Robb also said he views Numbers USA’s web site and use of social media accounts in a democratic context calling them “a national water cooler.” He said the organization’s online presence is now being used to organize members by congressional districts. This, Robb said, helps localize the organization’s broad web resources which many local organizations are unable to replicate.

Unlike the office water cooler, however, the focus of the organization’s efforts to organize members by congressional district is action, not discourse, Robb said.

“We’re not informationally oriented, we’re action oriented,” he said.

Members can use the organization’s site to compare notes and report back on actions, Robb said, adding that, in the last two months, members had logged more than 7,000 visits to local congressional offices.

Robb said the goal of developing new technologies is to decrease the response time to immigration issues. A rally, he said, can take weeks to organize, but people can respond electronically in a matter of minutes.
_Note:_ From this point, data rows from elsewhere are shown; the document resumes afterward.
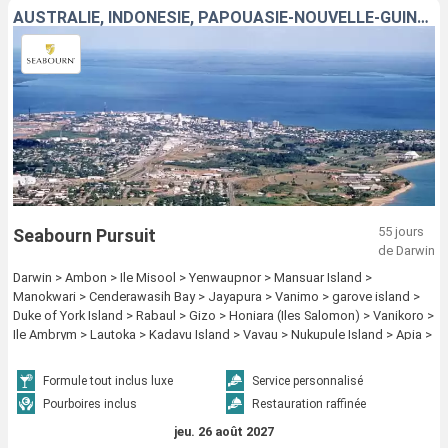
AUSTRALIE, INDONÉSIE, PAPOUASIE-NOUVELLE-GUINÉE, ÎLES SALOMON, VANUATU, FIDJI (ÎLES), TONGA, SAMOA, ÎLES COOK, FRANCE, ROYAUME-UNI, CHILI
55 jours
Seabourn Pursuit
de Darwin
Darwin > Ambon > Ile Misool > Yenwaupnor > Mansuar Island >
Manokwari > Cenderawasih Bay > Jayapura > Vanimo > garove island >
Duke of York Island > Rabaul > Gizo > Honiara (Iles Salomon) > Vanikoro >
Ile Ambrym > Lautoka > Kadavu Island > Vavau > Nukupule Island > Apia >
Aitutaki > Raiatea > Huahine > Papeete > Anaa > Tahanea > Fakarava >
Pitcairn > Ducie Island > Hango Roa - Ile de Paques > Iles de Juan
Formule tout inclus luxe
Service personnalisé
Fernandez > San antonio Chili
Pourboires inclus
Restauration raffinée
jeu. 26 août 2027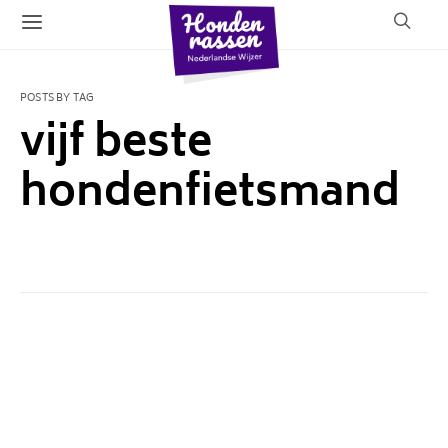
POSTS BY TAG
vijf beste
hondenfietsmand
1 POST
However, Robb said, people, not technology, are his organization’s key asset.

“The big thing we’ve got though is a willing army,” Robb said, “There’s no magic technology that us or anybody else can use that can make up for not having people. You’ve got to have voters and we’ve got them.”

Not everyone engaged in the immigration debate’s view of the Internet is as action-oriented. Steven Camarota is the Director of Research at the Center for Immigration Studies, a research organization whose analysis typically recommends reducing levels of immigration to the United States. He said he would like to see a more careful and informed debate about immigration. Advocacy groups calling for people to take action on immigration issues, Camarota said, sometimes run the risk of polarizing the debate instead of informing it.

“It’s hard to take a complex debate and boil it down to just a few things,” Camarota said.

While the center has social media accounts, Camarota said they aren’t widely used by the organization. He said he didn’t know how social media, which often favors large numbers of short messages, has affected the ability to have a nuanced discourse about immigration but hoped it could inform the debate by pointing people to new research.

“The Internet allows you to be a real expert if you want to take the time,” he said.